● The problem: Please read the records below and return each line holding the string "Encontro".

● Data for processing:
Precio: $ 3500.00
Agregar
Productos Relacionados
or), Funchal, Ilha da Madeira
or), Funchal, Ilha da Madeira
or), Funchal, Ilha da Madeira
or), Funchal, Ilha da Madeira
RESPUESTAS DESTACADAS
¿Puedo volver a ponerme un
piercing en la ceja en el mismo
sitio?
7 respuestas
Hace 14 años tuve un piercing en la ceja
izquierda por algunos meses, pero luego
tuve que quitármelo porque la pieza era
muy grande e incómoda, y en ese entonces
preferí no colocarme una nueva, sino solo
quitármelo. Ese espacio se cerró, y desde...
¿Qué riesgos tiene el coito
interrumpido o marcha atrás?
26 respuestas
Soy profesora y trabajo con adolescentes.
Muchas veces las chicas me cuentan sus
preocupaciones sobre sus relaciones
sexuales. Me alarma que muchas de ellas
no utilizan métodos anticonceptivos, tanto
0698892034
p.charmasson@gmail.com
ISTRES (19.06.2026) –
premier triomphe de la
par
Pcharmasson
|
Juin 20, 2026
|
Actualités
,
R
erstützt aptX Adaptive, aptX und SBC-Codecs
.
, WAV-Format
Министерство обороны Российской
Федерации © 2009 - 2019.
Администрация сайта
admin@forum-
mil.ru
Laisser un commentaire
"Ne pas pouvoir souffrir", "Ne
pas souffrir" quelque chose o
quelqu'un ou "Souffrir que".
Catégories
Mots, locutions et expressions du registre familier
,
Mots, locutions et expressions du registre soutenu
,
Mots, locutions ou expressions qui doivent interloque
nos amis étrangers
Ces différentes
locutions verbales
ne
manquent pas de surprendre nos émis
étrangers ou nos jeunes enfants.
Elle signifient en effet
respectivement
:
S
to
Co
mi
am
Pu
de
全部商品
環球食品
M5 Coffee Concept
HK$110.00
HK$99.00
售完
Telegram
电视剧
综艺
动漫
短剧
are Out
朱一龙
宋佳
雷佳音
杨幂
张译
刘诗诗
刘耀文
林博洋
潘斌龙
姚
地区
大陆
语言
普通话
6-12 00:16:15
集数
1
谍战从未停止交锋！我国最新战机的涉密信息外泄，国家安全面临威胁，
...
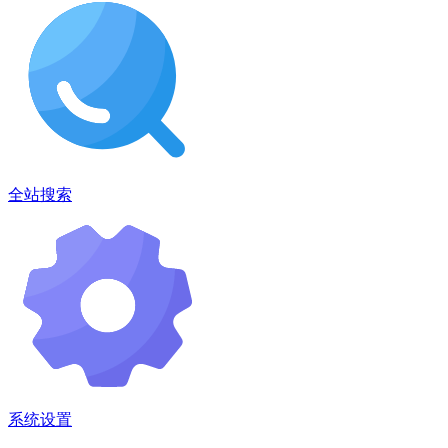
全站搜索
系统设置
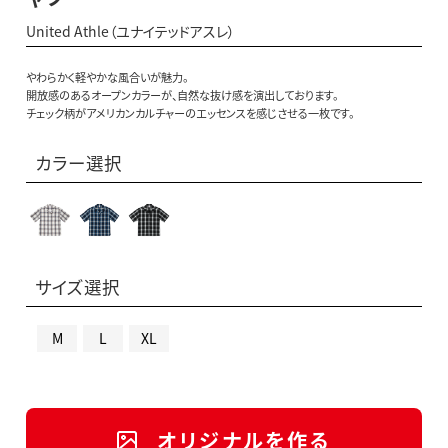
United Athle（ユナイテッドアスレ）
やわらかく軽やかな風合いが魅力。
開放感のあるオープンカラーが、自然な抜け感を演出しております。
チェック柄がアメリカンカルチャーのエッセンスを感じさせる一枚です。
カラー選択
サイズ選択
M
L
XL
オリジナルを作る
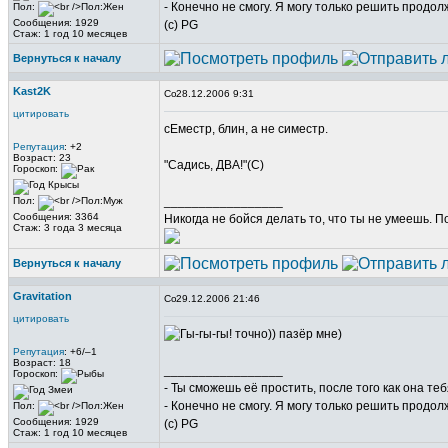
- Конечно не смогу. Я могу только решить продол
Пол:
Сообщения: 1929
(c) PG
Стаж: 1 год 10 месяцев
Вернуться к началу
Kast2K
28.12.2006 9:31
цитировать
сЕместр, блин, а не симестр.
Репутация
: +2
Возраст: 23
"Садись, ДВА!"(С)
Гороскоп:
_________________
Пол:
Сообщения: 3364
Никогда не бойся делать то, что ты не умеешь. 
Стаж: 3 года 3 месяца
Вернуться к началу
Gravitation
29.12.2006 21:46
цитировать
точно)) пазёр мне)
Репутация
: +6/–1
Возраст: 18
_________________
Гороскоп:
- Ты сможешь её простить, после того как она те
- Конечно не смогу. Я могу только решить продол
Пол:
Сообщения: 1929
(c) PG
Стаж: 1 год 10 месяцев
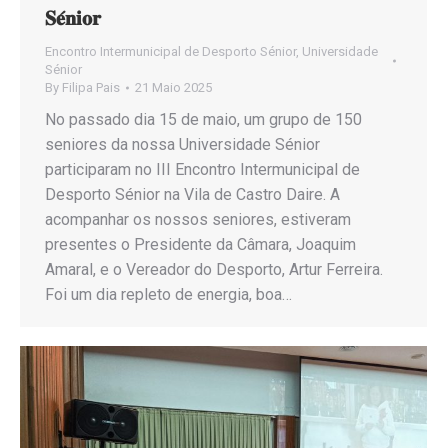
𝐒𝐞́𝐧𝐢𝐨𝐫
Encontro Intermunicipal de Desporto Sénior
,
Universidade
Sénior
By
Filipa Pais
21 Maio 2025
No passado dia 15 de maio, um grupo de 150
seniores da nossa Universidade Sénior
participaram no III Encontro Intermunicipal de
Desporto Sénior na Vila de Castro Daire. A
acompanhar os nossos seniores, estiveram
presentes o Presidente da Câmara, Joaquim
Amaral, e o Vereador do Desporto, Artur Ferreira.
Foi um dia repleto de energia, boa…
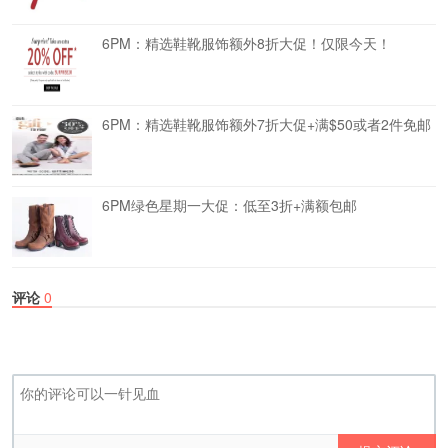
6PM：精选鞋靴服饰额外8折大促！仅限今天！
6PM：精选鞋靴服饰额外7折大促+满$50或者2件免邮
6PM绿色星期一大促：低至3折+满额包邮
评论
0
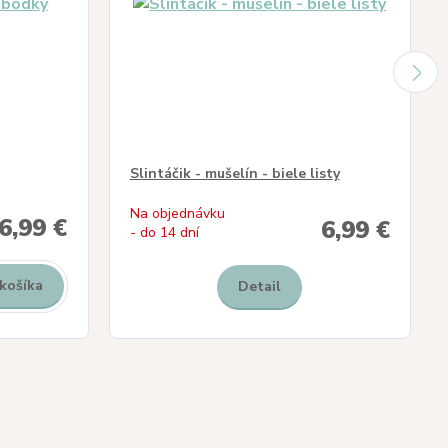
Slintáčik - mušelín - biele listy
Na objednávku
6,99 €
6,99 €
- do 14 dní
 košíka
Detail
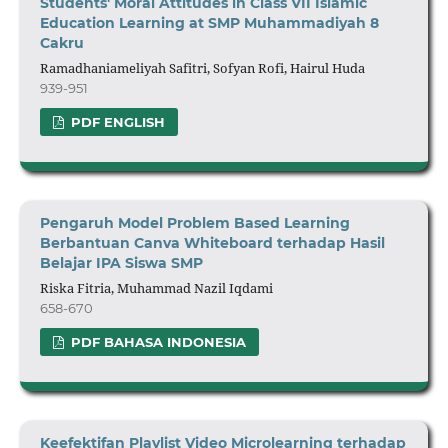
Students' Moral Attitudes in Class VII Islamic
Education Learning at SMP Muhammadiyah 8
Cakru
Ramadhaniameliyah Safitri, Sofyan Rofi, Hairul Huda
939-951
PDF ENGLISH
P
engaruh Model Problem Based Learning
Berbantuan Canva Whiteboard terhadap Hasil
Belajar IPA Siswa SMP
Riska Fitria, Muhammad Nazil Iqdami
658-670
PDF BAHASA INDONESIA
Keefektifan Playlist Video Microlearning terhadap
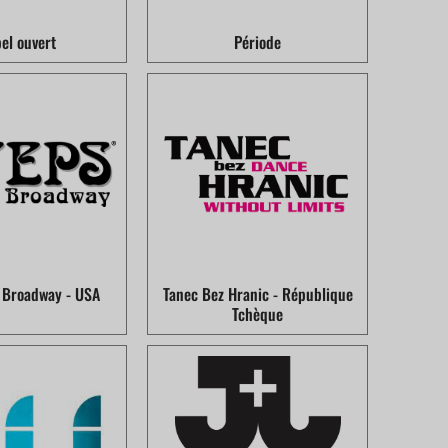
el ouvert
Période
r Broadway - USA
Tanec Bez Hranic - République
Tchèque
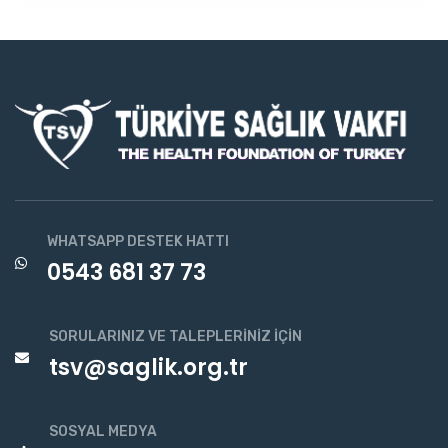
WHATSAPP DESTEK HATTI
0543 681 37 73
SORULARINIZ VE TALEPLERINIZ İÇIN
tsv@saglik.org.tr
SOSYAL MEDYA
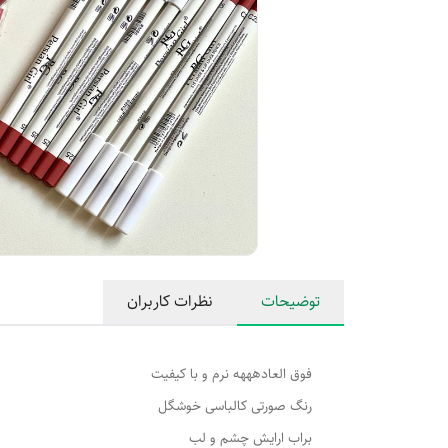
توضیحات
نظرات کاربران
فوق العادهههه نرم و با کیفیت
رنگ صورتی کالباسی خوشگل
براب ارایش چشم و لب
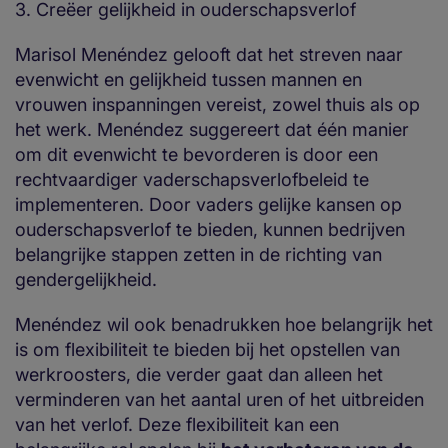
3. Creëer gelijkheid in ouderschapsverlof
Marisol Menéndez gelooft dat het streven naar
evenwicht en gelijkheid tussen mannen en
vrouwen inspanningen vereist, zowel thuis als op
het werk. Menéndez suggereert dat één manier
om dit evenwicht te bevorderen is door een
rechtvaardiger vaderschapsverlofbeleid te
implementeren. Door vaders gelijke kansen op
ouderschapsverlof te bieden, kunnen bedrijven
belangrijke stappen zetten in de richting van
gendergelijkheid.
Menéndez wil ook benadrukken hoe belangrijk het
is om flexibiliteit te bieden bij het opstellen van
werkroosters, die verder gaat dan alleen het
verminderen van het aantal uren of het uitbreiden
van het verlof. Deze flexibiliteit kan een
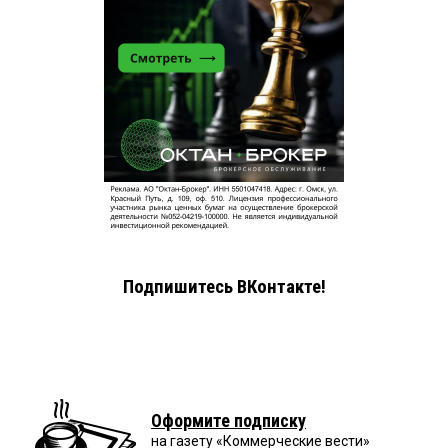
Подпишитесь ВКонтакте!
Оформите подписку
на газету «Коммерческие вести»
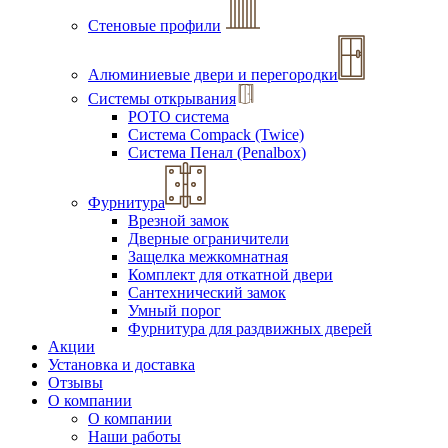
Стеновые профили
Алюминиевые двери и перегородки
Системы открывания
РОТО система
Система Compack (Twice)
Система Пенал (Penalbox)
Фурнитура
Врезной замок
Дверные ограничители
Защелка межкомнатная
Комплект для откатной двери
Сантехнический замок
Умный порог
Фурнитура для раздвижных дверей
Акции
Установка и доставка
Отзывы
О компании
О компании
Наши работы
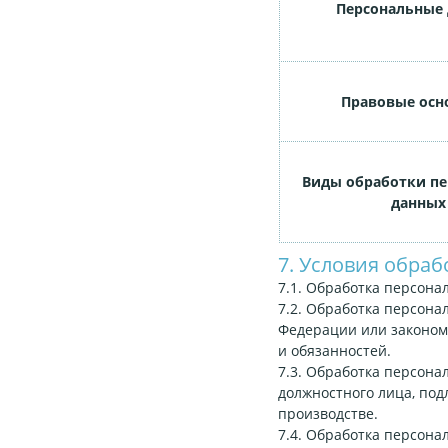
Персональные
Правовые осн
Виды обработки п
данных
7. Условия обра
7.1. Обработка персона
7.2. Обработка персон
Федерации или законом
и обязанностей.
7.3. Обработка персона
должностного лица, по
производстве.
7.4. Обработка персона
---
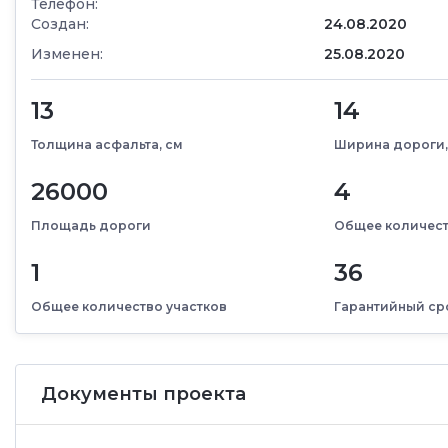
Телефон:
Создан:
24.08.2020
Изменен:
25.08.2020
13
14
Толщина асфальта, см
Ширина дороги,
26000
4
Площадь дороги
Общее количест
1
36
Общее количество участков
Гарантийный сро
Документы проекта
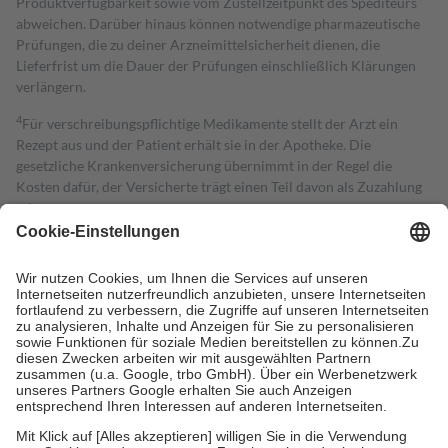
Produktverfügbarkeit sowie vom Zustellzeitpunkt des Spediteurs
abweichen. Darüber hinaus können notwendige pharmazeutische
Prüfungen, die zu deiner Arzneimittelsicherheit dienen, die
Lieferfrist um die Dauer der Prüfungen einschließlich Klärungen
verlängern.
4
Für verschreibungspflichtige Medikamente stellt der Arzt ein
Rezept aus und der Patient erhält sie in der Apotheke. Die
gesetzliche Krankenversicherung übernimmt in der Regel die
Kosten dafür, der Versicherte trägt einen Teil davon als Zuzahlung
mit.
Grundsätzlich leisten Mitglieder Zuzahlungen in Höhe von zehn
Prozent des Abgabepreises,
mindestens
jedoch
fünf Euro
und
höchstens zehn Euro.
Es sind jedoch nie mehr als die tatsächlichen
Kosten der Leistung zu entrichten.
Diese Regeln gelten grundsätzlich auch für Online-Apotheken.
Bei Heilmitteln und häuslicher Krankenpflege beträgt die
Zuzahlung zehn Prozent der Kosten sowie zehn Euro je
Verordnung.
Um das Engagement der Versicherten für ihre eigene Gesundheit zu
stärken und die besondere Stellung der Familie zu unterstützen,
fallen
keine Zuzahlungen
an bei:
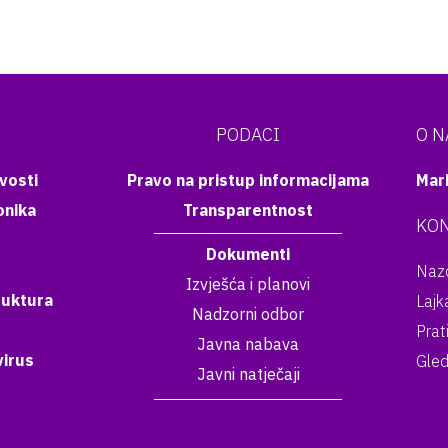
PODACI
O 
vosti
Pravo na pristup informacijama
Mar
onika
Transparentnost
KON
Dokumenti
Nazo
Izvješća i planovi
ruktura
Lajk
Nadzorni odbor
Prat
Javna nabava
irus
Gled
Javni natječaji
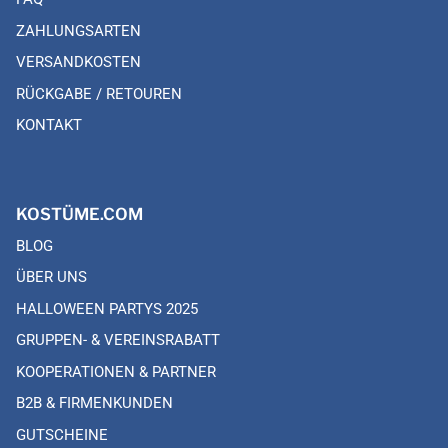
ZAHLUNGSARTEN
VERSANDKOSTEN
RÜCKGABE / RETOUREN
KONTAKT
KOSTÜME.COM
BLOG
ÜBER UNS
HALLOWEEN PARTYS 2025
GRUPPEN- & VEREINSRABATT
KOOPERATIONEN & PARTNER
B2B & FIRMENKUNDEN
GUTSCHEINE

● Task result:
Encontro Intermunicipal de Desporto Sénior
participaram no III Encontro Intermunicipal de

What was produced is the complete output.